I hope you realize if you thought of it then so has Apple? It's just not something they want to do or feel worthy of putting a lot resources into. Apple's way of grabbing the market isn't just to do something the "simple" way of thinking. For example people said all Apple has to do to make their computers run cooler and have longer battery life is to simply make bigger laptops. Well that's the simple way of thinking and it's not efficient. Instead Apple has been working on their Apple Silicon chips which have proven to be far more efficient in running cooler than any other PC on the market in the same class as well as more than doubling the battery life of most laptop computers.
The cost to change would be phenomenal. Why M$ still by the way? It comes across as a bit silly.
The whole Mac/Pages competing in the corp space is interesting. I'm not even sure it competes in the small space at the minute in a lot of industries. I work in tech for example - very small business but for larger clients, typically 4-10k seats. For my tiny business Apple Silicon & Pages isn't tenable, simply because it doesn't and won't run the software my clients use. Streaming Windows may help with that, but as of right now, we'll be replacing Intel Macs with non-Apple. We don't have a lot of choice. I'm not that bothered about that tbh. I
like my Apple gear. I like my house and sports cars more however, and having an ability to pay for them.

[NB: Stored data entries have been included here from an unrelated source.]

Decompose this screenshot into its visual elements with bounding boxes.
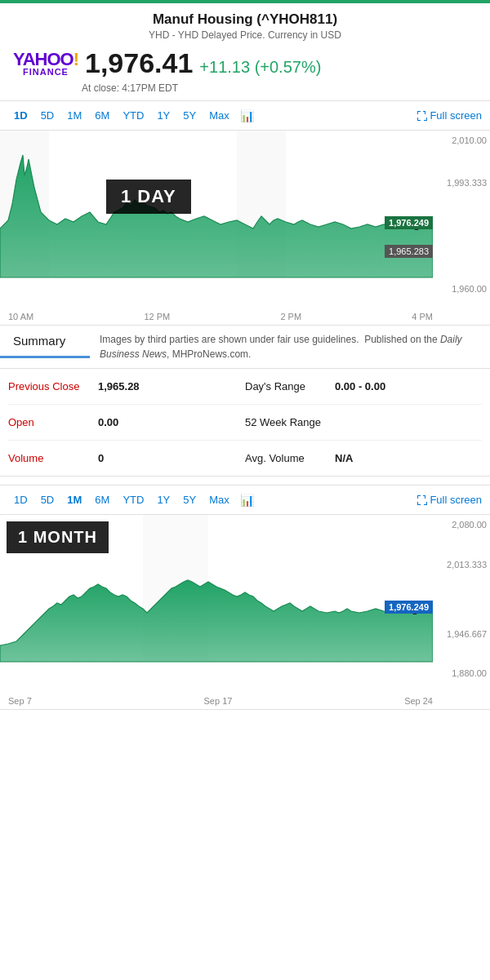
btn2-1y[interactable]: 1Y <box>151 490 176 509</box>
stat-days-range: Day's Range 0.00 - 0.00 <box>245 380 482 392</box>
stats-row-2: Open 0.00 52 Week Range <box>8 405 482 441</box>
stat-volume: Volume 0 <box>8 452 245 464</box>
fullscreen-icon <box>417 111 427 121</box>
x-label-2pm: 2 PM <box>280 312 301 321</box>
price-tag-prev: 1,965.283 <box>385 245 433 258</box>
fullscreen2-icon <box>417 495 427 505</box>
btn2-6m[interactable]: 6M <box>89 490 115 509</box>
price-tag2-blue: 1,976.249 <box>385 601 433 614</box>
stat-open: Open 0.00 <box>8 416 245 428</box>
chart1-controls: 1D 5D 1M 6M YTD 1Y 5Y Max 📊 Full screen <box>0 101 490 131</box>
summary-tab[interactable]: Summary <box>0 326 90 358</box>
x2-label-sep7: Sep 7 <box>8 696 32 706</box>
price-tag-current: 1,976.249 <box>385 216 433 229</box>
chart1-day-label: 1 DAY <box>106 180 191 214</box>
fullscreen2-button[interactable]: Full screen <box>417 494 482 506</box>
stat-days-range-value: 0.00 - 0.00 <box>335 380 385 392</box>
chart2-svg-area: 1 MONTH 1,97 <box>0 515 433 694</box>
btn2-5d[interactable]: 5D <box>35 490 60 509</box>
stat-prev-close: Previous Close 1,965.28 <box>8 380 245 392</box>
chart1-x-axis: 10 AM 12 PM 2 PM 4 PM <box>0 310 490 325</box>
header-section: Manuf Housing (^YHOH811) YHD - YHD Delay… <box>0 3 490 101</box>
btn-max[interactable]: Max <box>203 106 235 125</box>
stat-open-value: 0.00 <box>98 416 118 428</box>
summary-tab-row: Summary Images by third parties are show… <box>0 326 490 369</box>
btn-1d[interactable]: 1D <box>8 106 33 125</box>
summary-notice: Images by third parties are shown under … <box>90 326 490 368</box>
logo-price-row: YAHOO! FINANCE 1,976.41 +11.13 (+0.57%) <box>13 47 477 79</box>
stats-row-1: Previous Close 1,965.28 Day's Range 0.00… <box>8 369 482 405</box>
chart1-svg-area: 1 DAY 1,976.249 <box>0 131 433 310</box>
finance-text: FINANCE <box>23 67 69 77</box>
stat-volume-label: Volume <box>8 452 98 464</box>
chart2-area: 1 MONTH 1,97 <box>0 515 490 694</box>
ticker-name: Manuf Housing (^YHOH811) <box>13 11 477 28</box>
price-tag-green-value: 1,976.249 <box>389 218 429 228</box>
btn-5y[interactable]: 5Y <box>177 106 202 125</box>
chart2-section: 1D 5D 1M 6M YTD 1Y 5Y Max 📊 Full screen … <box>0 485 490 710</box>
price-block: 1,976.41 +11.13 (+0.57%) <box>85 47 321 79</box>
btn2-1d[interactable]: 1D <box>8 490 33 509</box>
chart1-container: 1 DAY 1,976.249 <box>0 131 490 326</box>
chart1-y-axis: 2,010.00 1,993.333 1,960.00 <box>433 131 490 310</box>
chart2-type-icon[interactable]: 📊 <box>240 494 254 507</box>
stat-52week: 52 Week Range <box>245 416 482 428</box>
y2-label-1: 2,080.00 <box>434 520 487 530</box>
yahoo-text: YAHOO! <box>13 51 78 69</box>
chart1-area: 1 DAY 1,976.249 <box>0 131 490 310</box>
stat-prev-close-value: 1,965.28 <box>98 380 140 392</box>
main-price: 1,976.41 <box>85 47 193 79</box>
btn2-max[interactable]: Max <box>203 490 235 509</box>
btn-5d[interactable]: 5D <box>35 106 60 125</box>
summary-section: Summary Images by third parties are show… <box>0 326 490 477</box>
stat-avg-volume: Avg. Volume N/A <box>245 452 482 464</box>
ticker-sub: YHD - YHD Delayed Price. Currency in USD <box>13 29 477 41</box>
chart2-container: 1 MONTH 1,97 <box>0 515 490 710</box>
btn-1m[interactable]: 1M <box>61 106 87 125</box>
chart2-controls: 1D 5D 1M 6M YTD 1Y 5Y Max 📊 Full screen <box>0 486 490 515</box>
x-label-12pm: 12 PM <box>144 312 170 321</box>
yahoo-logo: YAHOO! FINANCE <box>13 51 78 77</box>
stat-52week-label: 52 Week Range <box>245 416 335 428</box>
stat-prev-close-label: Previous Close <box>8 380 98 392</box>
price-tag2-blue-value: 1,976.249 <box>389 602 429 612</box>
btn2-ytd[interactable]: YTD <box>117 490 149 509</box>
price-change: +11.13 (+0.57%) <box>199 58 321 77</box>
chart2-x-axis: Sep 7 Sep 17 Sep 24 <box>0 694 490 709</box>
yahoo-exclaim: ! <box>74 49 78 69</box>
chart-type-icon[interactable]: 📊 <box>240 109 254 122</box>
stat-avg-volume-label: Avg. Volume <box>245 452 335 464</box>
y-label-2: 1,993.333 <box>434 178 487 188</box>
btn2-1m[interactable]: 1M <box>61 490 87 509</box>
fullscreen-label: Full screen <box>430 109 482 122</box>
stat-open-label: Open <box>8 416 98 428</box>
fullscreen-button[interactable]: Full screen <box>417 109 482 122</box>
y2-label-2: 2,013.333 <box>434 560 487 570</box>
stat-days-range-label: Day's Range <box>245 380 335 392</box>
y2-label-4: 1,946.667 <box>434 629 487 639</box>
btn-1y[interactable]: 1Y <box>151 106 176 125</box>
x-label-10am: 10 AM <box>8 312 33 321</box>
stat-avg-volume-value: N/A <box>335 452 353 464</box>
stats-row-3: Volume 0 Avg. Volume N/A <box>8 441 482 476</box>
x-label-4pm: 4 PM <box>412 312 433 321</box>
btn2-5y[interactable]: 5Y <box>177 490 202 509</box>
stats-grid: Previous Close 1,965.28 Day's Range 0.00… <box>0 369 490 476</box>
price-tag-gray-value: 1,965.283 <box>389 246 429 256</box>
chart1-svg <box>0 131 433 294</box>
btn-ytd[interactable]: YTD <box>117 106 149 125</box>
y-label-5: 1,960.00 <box>434 284 487 294</box>
chart2-month-label: 1 MONTH <box>7 521 109 553</box>
fullscreen2-label: Full screen <box>430 494 482 506</box>
chart2-y-axis: 2,080.00 2,013.333 1,946.667 1,880.00 <box>433 515 490 694</box>
x2-label-sep17: Sep 17 <box>204 696 233 706</box>
btn-6m[interactable]: 6M <box>89 106 115 125</box>
close-time: At close: 4:17PM EDT <box>13 82 477 94</box>
y-label-1: 2,010.00 <box>434 135 487 145</box>
x2-label-sep24: Sep 24 <box>404 696 433 706</box>
stat-volume-value: 0 <box>98 452 104 464</box>
y2-label-5: 1,880.00 <box>434 668 487 678</box>
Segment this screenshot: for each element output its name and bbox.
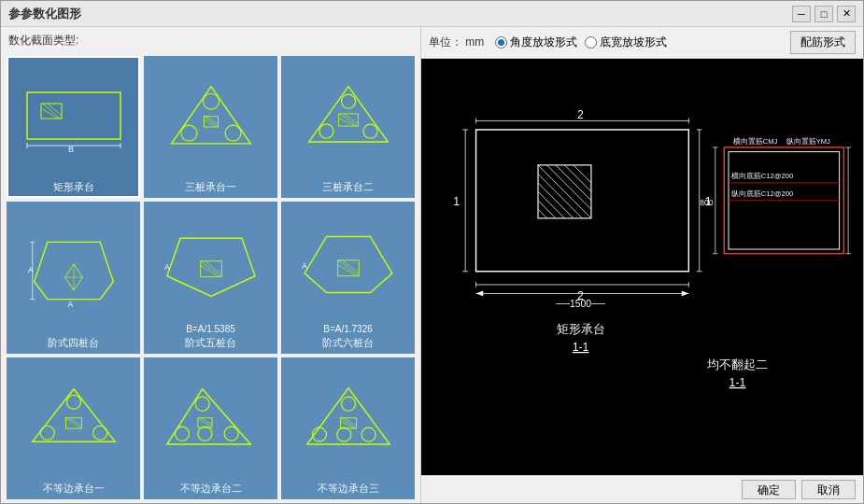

Then I look at our average clients. Let's take 1 - law firm, about 4.5k seats. The value (or cost I suppose) per desk is very much in the software not the hardware. About 2k per seat from a recent report I've seen - with laptops about 700GBP per desk (Thinkpad i7/16GB units). Imagine having to replace all of that software suite and hardware just at the desk, forgetting about the back end infrastructure for now.
It's not just Windows & an office type app. It's management software, it's plug-ins specific for client comms management, it's some law specific stuff, it's end-point control and security.
The cost would be MASSIVE. Their Microsoft licensing has gone from a normal Enterprise Agreement with Micro$oft (dammit) to Office365 due to the enticements from Microsoft to do it. It's operationally cheaper and it means the software is evergreen. No having to buy and upgrade office every few years for example. From Microsoft's perspective they remove the Enterprise Agreement renewal risk (years 3-5 tend to be problematic for renewals, and often involves/involved Microsoft paying partners to deploy software into clients to ensure it's hard to leave the ecosystem).
It's going to be really interesting seeing how the whole ARM thing develops. Competition is good - it drives innovation doesn't it?